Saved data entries

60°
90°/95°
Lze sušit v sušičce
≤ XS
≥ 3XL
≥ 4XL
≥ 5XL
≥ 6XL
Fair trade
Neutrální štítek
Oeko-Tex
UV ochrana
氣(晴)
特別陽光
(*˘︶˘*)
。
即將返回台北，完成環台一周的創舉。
...
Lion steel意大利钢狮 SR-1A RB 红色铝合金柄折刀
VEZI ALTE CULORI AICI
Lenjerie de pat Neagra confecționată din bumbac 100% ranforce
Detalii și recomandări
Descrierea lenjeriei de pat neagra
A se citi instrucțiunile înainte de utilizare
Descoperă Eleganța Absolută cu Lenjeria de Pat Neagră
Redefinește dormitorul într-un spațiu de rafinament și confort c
---
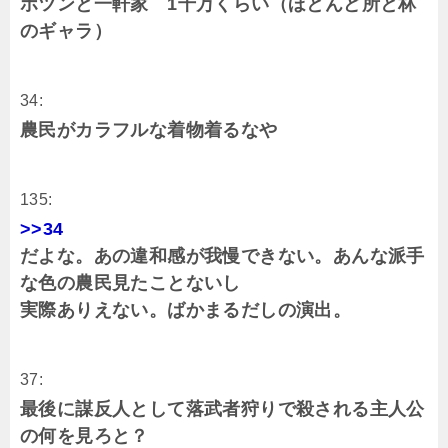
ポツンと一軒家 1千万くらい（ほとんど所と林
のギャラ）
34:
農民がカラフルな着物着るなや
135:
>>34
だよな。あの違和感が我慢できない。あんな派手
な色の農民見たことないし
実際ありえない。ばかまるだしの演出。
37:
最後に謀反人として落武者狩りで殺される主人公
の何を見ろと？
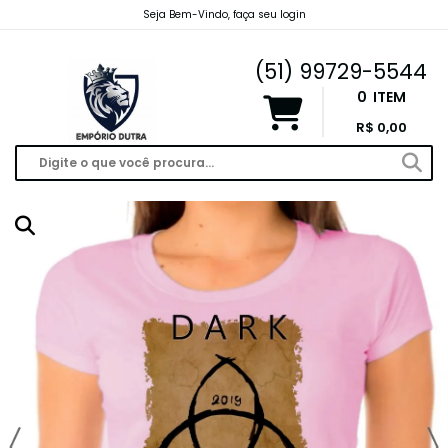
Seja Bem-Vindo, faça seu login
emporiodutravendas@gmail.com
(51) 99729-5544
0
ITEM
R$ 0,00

What you have to do
Begin at the line that has "A se citi instrucțiunile înainte de utilizare" in the entries above; stop after the line that has "Redefinește dormitorul într-un". Transcribe exactly those lines and no others.

Reply to the exercise
A se citi instrucțiunile înainte de utilizare
Descoperă Eleganța Absolută cu Lenjeria de Pat Neagră
Redefinește dormitorul într-un spațiu de rafinament și confort c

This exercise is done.